The reported results suggest that identification of the transport velocity of different molecular species, even those tagged with the same fluorophore, and thus their tendency toward separation, can be accomplished the use of multivariate image analysis techniques. Even though fluorescence microscopy is likely to be of limited utility in allowing unambiguous identification of different molecular species, we firmly believe that image analysis methods can yield significant information on transport processes of complex mixtures within nanochannel arrays. This methodology allows for significant extension of studies of flow of mixtures of compounds without the necessity to acquire all emitting wavelengths. Moreover, we suggest that conventional light microscopy can be also used to capture separation of species.

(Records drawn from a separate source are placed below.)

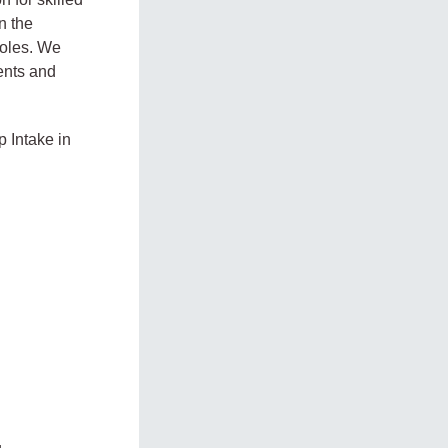
n the
 roles. We
dents and
p Intake in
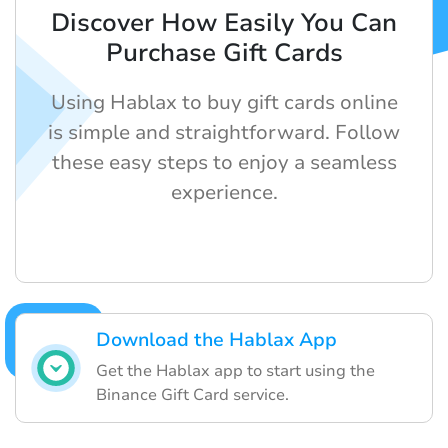
Discover How Easily You Can
Purchase Gift Cards
Using Hablax to buy gift cards online
is simple and straightforward. Follow
these easy steps to enjoy a seamless
experience.
Download the Hablax App
Get the Hablax app to start using the
Binance Gift Card service.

Moreover, the method offers unprecedented advantage in that when different species are simultaneously moving through the medium, the velocity determination can be made before there is any visual separation of the species in the medium.

The capability of the methodology to detect the separation of species and provide a ratio of their velocities at the very early stage of separation will assist in optimizing separation experiments and facilitate fast detection of analytes based on micro- and nano-fluidics assays (US patent US20090148001).